The Virgin Suicides

viewed May 14, 2000 at the UA Colma

For full information about this film, click here

A film that in its essence embodies the '70s because it feels like it leads nowhere.  However, it is an amazingly beautiful film to watch, creating a trance-like state through its soft-focus 70s visuals and narrative that meanders around the tragic fates of a quintet of terminally beautiful sisters governed by an overbearing, warden-like mother.  It's a '70s that director Sophia Coppola (who can't be much older than me) remembers more in her dreams than from her experiences, so that the result is a fetishistic view of the age, and of immaculate girlhood.  We learn hardly anything about the reasons why the Lisbon girls kill themselves other than the superficial reason that their parents were overbearing.  Kathleen Turner and James Woods play these cardboard roles with a sliver of their respective talents.
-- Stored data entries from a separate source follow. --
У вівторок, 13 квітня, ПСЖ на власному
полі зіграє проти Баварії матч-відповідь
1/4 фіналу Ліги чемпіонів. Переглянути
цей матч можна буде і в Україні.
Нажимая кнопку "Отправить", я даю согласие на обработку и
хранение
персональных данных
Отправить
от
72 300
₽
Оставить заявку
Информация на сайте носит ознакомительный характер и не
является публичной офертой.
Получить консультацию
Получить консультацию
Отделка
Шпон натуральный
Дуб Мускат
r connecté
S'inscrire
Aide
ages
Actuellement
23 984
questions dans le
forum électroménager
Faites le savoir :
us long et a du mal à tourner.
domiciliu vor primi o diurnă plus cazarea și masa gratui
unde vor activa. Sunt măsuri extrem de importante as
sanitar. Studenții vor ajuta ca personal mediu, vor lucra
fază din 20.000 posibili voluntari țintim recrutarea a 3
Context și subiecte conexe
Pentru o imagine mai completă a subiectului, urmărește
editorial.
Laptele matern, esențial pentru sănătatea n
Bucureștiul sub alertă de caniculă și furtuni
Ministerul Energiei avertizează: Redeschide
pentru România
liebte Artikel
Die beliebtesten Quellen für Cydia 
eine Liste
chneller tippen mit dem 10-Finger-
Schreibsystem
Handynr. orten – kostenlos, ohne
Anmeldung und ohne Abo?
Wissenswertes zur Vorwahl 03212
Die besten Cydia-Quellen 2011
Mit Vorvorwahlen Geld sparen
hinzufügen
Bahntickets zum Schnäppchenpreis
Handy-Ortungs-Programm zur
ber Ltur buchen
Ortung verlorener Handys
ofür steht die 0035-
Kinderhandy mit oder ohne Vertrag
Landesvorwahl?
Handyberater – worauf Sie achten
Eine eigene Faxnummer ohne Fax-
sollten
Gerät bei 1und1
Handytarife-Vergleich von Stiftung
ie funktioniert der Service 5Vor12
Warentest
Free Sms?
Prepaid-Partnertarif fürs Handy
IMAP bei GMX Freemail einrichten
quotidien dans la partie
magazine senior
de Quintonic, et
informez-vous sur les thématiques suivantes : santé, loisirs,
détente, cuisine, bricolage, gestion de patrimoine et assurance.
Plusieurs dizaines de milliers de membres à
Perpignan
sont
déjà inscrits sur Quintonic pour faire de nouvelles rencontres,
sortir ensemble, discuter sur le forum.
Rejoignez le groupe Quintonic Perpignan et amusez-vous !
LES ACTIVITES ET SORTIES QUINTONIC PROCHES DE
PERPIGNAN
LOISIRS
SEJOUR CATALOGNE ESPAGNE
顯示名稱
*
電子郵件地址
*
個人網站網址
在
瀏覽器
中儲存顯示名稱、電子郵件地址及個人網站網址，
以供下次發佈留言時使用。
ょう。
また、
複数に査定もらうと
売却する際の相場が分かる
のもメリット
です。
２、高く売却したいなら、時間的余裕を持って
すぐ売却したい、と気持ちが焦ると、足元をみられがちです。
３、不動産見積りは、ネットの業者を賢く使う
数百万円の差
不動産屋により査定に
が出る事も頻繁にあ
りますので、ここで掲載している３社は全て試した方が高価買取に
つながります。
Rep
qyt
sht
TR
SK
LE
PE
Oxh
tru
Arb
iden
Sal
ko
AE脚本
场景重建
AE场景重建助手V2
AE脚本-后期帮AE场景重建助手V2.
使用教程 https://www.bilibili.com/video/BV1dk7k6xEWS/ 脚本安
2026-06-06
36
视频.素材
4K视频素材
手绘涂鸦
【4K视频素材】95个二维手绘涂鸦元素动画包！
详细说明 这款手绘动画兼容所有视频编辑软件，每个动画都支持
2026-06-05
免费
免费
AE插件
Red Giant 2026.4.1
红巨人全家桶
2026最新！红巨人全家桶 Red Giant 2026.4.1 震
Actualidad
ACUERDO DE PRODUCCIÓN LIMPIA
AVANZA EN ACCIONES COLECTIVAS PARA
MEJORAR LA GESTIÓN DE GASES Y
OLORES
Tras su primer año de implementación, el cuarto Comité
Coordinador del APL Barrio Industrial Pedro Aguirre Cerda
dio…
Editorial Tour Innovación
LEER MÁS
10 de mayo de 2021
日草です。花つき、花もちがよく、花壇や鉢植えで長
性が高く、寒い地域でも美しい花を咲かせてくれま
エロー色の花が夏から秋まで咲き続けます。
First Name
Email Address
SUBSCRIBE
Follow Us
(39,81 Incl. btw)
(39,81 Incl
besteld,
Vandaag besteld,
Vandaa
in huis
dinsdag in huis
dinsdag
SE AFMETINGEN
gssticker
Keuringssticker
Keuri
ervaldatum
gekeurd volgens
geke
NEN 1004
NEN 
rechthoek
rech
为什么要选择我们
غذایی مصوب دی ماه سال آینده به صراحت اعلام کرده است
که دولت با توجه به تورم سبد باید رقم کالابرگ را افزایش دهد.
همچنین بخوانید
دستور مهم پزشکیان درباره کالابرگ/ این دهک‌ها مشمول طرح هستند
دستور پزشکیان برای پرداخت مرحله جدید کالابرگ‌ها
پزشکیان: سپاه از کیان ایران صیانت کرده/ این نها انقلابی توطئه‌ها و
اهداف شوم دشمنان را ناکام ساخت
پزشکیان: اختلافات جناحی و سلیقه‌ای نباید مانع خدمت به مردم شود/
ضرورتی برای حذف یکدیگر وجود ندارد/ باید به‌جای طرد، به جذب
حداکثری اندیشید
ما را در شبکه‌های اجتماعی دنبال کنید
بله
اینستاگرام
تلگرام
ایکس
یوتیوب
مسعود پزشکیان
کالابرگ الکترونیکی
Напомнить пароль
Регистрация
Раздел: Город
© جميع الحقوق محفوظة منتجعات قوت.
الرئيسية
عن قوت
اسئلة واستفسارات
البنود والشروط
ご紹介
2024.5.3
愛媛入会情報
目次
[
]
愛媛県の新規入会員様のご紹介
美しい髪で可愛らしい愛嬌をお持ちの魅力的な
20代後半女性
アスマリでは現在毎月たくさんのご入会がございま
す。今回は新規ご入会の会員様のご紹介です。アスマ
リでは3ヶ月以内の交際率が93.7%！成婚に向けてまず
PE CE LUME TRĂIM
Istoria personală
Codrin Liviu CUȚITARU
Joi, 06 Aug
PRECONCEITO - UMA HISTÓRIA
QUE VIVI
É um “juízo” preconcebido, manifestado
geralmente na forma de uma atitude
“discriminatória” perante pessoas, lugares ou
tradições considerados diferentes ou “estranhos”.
It would seem that Coppola cares less about doing detective work than striking a mood, but she adroitly finds an indirect but important route to shed light on the tragedy: the boys.  The film's finest pieces of storytelling are told through the boys who loved and lusted after the girls (these passages are narrated wonderfully by Giovanni Ribisi), but could only do so from a distance.  Only they show genuine concern for the girls' emotional well-being; only they can share their feeling of what it's like to be young, energetic and held back.   They obsess over articles they acquire one way or another from the girls, letting their imaginations build altars of immaculate girlhood beauty that no reality can uphold.  The illusion is lifted for one boy who is lucky enough to score a night in heaven on the football field with the eldest daughter (an impossibly dreamy Kirsten Dunst) only to have that image tainted (and don't you hate the use of the word "tainted" in sentences with sexual meaning?).  That moment sheds light on the whole tragic situation: the boys, while well-meaning, are as much implicated in the deaths as are the parents.  The Lisbon girls are hopelessly stuck in a world that puts them on a pedestal, to be adored, protected, and doomed once exposed to reality.